Wine lovers looked forward to this very fruity vintage, especially as the vineyards were cared for right through to the appropriate yield reduction. The big change in day-night temperatures strongly favoured the development of aromas and flavours in the wines for which the Steiermark is famous. As the grapes were spared from excessive rainfall, their quality was excellent right up to the end. This allowed for plenty of grapes from specific sites and for Prädikatswein to be harvested, with picking complete by the middle of October. In fact, the yields of this vintage overall were above average, although the amount for Prädikatswein was a bit lower than usual.

Vienna

Finally – a plentiful harvest! And the winemakers are pleased not only about this, but also because the wines are showing very good varietal characteristics. Fruitiness and pleasant acidity, together with alcohol levels that are not too high, are the positive factors which consumers will appreciate at the Heurigen as well as in the restaurants.

Lower Austria

In the Wachau, many grapes for Smaragd level wines were still hanging on the vines at the end of October. All across Niederösterreich, there is satisfaction with the quality of this year’s harvest, with the very positive evaluation based on markedly better acidity - especially when compared with that of the 2003 vintage.
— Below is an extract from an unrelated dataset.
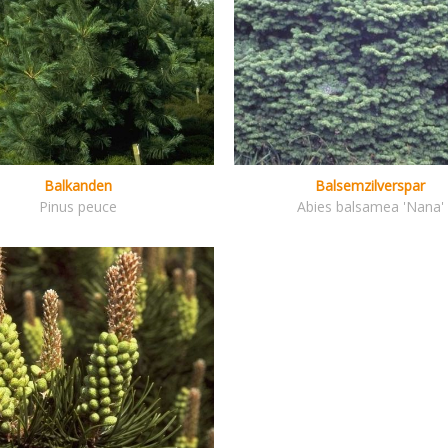
Balkanden
Balsemzilverspar
Pinus peuce
Abies balsamea 'Nana'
Also, there was very little dryness damage.

Despite the good ripeness levels, there were no extremely high gradations. Therefore, wines in the Classic and Steinfeder / Federspiel quality levels could be harvested in satisfactory amounts. The fruitiness is outstanding, accentuated by good acidity structure and body that is not overly opulent. The rains at the end of October of course meant more work for the producers, who were holding out for Prädikatswein. Significantly more pickings were necessary in order to eliminate damaged grapes. It is interesting to note that, this year, some later-harvested sites have performed as the better ones.

The feedback coming from all wine-growing areas of Niederösterreich is harmonious: producers are pleased about the good harvest yields - especially of Grüner Veltliner - and the particularly special fruitiness. Good and even mid-range sites with ample water storage capacity bore the best wines this year. The distinct varietal aromas and flavours reveal pleasant acidity backed by character as well as durability. This was a result of healthy grapes, which were – somewhat similarly to last year - harvested until the third week of October via good planning and calm picking. Only those areas that experienced hailstorms - Kremstal, Traisental und Thermenregion - were particularly affected. Some site wines will certainly be missed.

Burgenland

The dry, hot summer with a sufficient water supply helped create very fruity white wines here. Early-harvest varieties as well as grapes from later-harvested sites delivered seductive varietal aromas and flavours. The red wines are very intense in colour, and Blaufränkisch in particular is revealing a very distinct fruit and spice character. Also Zweigelt and Pinot Noir are giving impressive fruit tones. Hail damage – especially from the Leithagebirge to Mittelburgenland – did not allow for any compensation; the somewhat lower yields had been expected. The harvest was finished on October 20th, with the healthy grapes indicating that 2007 could be a very good vintage – one to be enjoyed for a long time.